▶ [TASK DETAILS]:
Transcribe each entry so that nothing differs from the original.

▶ [MATERIAL SHOWN]:

⁂

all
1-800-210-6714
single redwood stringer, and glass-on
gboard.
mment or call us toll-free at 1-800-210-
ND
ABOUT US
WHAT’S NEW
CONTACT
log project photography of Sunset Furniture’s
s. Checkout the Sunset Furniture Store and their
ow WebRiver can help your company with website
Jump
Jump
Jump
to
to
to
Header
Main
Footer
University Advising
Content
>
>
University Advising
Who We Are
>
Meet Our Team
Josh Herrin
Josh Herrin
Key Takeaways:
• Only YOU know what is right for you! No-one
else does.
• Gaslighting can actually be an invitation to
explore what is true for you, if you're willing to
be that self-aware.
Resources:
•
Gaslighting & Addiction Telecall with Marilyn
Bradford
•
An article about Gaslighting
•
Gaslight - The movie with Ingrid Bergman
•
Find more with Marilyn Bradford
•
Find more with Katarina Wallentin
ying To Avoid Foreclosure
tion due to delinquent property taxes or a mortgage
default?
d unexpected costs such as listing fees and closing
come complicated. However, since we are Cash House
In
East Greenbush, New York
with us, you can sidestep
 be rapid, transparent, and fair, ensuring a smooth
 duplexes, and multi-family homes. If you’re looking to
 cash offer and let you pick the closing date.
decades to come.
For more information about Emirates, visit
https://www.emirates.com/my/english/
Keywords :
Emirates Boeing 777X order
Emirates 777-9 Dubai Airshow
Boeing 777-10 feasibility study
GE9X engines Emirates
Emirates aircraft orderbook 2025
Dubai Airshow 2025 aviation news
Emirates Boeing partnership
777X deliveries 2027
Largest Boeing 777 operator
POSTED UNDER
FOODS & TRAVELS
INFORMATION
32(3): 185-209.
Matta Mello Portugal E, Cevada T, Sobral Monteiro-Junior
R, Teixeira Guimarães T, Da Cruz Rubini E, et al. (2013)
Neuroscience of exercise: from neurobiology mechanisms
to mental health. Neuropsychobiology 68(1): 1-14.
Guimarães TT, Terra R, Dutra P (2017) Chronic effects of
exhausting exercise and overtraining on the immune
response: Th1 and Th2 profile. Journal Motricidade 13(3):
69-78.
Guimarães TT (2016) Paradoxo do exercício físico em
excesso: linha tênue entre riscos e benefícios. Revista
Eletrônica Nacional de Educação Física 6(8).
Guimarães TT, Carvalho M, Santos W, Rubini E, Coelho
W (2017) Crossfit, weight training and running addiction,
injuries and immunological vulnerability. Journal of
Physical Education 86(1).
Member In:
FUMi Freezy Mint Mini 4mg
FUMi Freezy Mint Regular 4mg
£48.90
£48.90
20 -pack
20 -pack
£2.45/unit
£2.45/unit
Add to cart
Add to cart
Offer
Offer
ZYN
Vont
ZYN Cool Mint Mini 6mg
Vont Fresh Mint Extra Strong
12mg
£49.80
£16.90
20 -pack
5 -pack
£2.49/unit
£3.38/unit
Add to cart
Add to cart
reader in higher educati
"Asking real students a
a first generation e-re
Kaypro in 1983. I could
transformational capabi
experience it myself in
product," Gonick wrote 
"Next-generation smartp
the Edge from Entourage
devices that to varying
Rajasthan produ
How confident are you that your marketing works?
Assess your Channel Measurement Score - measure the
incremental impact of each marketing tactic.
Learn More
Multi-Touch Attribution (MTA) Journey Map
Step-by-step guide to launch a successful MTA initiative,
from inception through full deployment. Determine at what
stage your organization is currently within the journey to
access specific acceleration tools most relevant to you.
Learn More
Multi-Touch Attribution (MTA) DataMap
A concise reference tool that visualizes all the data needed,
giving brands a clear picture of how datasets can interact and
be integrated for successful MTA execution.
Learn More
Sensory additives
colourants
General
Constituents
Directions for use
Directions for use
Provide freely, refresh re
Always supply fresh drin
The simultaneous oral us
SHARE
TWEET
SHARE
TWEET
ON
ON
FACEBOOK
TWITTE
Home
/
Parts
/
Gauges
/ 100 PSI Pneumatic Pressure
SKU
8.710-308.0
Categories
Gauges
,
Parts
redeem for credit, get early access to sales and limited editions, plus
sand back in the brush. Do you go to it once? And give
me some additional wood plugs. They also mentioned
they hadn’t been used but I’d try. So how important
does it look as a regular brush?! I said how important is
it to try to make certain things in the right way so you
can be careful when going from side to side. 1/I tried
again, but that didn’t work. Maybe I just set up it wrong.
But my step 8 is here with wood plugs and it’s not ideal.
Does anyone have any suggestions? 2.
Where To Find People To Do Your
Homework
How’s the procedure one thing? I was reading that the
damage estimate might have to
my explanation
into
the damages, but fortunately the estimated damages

⁂

▶ [SOLUTION FOR THIS TASK]:
all
1-800-210-6714
single redwood stringer, and glass-on
gboard.
mment or call us toll-free at 1-800-210-
ND
ABOUT US
WHAT’S NEW
CONTACT
log project photography of Sunset Furniture’s
s. Checkout the Sunset Furniture Store and their
ow WebRiver can help your company with website
Jump
Jump
Jump
to
to
to
Header
Main
Footer
University Advising
Content
>
>
University Advising
Who We Are
>
Meet Our Team
Josh Herrin
Josh Herrin
Key Takeaways:
• Only YOU know what is right for you! No-one
else does.
• Gaslighting can actually be an invitation to
explore what is true for you, if you're willing to
be that self-aware.
Resources:
•
Gaslighting & Addiction Telecall with Marilyn
Bradford
•
An article about Gaslighting
•
Gaslight - The movie with Ingrid Bergman
•
Find more with Marilyn Bradford
•
Find more with Katarina Wallentin
ying To Avoid Foreclosure
tion due to delinquent property taxes or a mortgage
default?
d unexpected costs such as listing fees and closing
come complicated. However, since we are Cash House
In
East Greenbush, New York
with us, you can sidestep
 be rapid, transparent, and fair, ensuring a smooth
 duplexes, and multi-family homes. If you’re looking to
 cash offer and let you pick the closing date.
decades to come.
For more information about Emirates, visit
https://www.emirates.com/my/english/
Keywords :
Emirates Boeing 777X order
Emirates 777-9 Dubai Airshow
Boeing 777-10 feasibility study
GE9X engines Emirates
Emirates aircraft orderbook 2025
Dubai Airshow 2025 aviation news
Emirates Boeing partnership
777X deliveries 2027
Largest Boeing 777 operator
POSTED UNDER
FOODS & TRAVELS
INFORMATION
32(3): 185-209.
Matta Mello Portugal E, Cevada T, Sobral Monteiro-Junior
R, Teixeira Guimarães T, Da Cruz Rubini E, et al. (2013)
Neuroscience of exercise: from neurobiology mechanisms
to mental health. Neuropsychobiology 68(1): 1-14.
Guimarães TT, Terra R, Dutra P (2017) Chronic effects of
exhausting exercise and overtraining on the immune
response: Th1 and Th2 profile. Journal Motricidade 13(3):
69-78.
Guimarães TT (2016) Paradoxo do exercício físico em
excesso: linha tênue entre riscos e benefícios. Revista
Eletrônica Nacional de Educação Física 6(8).
Guimarães TT, Carvalho M, Santos W, Rubini E, Coelho
W (2017) Crossfit, weight training and running addiction,
injuries and immunological vulnerability. Journal of
Physical Education 86(1).
Member In:
FUMi Freezy Mint Mini 4mg
FUMi Freezy Mint Regular 4mg
£48.90
£48.90
20 -pack
20 -pack
£2.45/unit
£2.45/unit
Add to cart
Add to cart
Offer
Offer
ZYN
Vont
ZYN Cool Mint Mini 6mg
Vont Fresh Mint Extra Strong
12mg
£49.80
£16.90
20 -pack
5 -pack
£2.49/unit
£3.38/unit
Add to cart
Add to cart
reader in higher educati
"Asking real students a
a first generation e-re
Kaypro in 1983. I could
transformational capabi
experience it myself in
product," Gonick wrote 
"Next-generation smartp
the Edge from Entourage
devices that to varying
Rajasthan produ
How confident are you that your marketing works?
Assess your Channel Measurement Score - measure the
incremental impact of each marketing tactic.
Learn More
Multi-Touch Attribution (MTA) Journey Map
Step-by-step guide to launch a successful MTA initiative,
from inception through full deployment. Determine at what
stage your organization is currently within the journey to
access specific acceleration tools most relevant to you.
Learn More
Multi-Touch Attribution (MTA) DataMap
A concise reference tool that visualizes all the data needed,
giving brands a clear picture of how datasets can interact and
be integrated for successful MTA execution.
Learn More
Sensory additives
colourants
General
Constituents
Directions for use
Directions for use
Provide freely, refresh re
Always supply fresh drin
The simultaneous oral us
SHARE
TWEET
SHARE
TWEET
ON
ON
FACEBOOK
TWITTE
Home
/
Parts
/
Gauges
/ 100 PSI Pneumatic Pressure
SKU
8.710-308.0
Categories
Gauges
,
Parts
redeem for credit, get early access to sales and limited editions, plus
sand back in the brush. Do you go to it once? And give
me some additional wood plugs. They also mentioned
they hadn’t been used but I’d try. So how important
does it look as a regular brush?! I said how important is
it to try to make certain things in the right way so you
can be careful when going from side to side. 1/I tried
again, but that didn’t work. Maybe I just set up it wrong.
But my step 8 is here with wood plugs and it’s not ideal.
Does anyone have any suggestions? 2.
Where To Find People To Do Your
Homework
How’s the procedure one thing? I was reading that the
damage estimate might have to
my explanation
into
the damages, but fortunately the estimated damages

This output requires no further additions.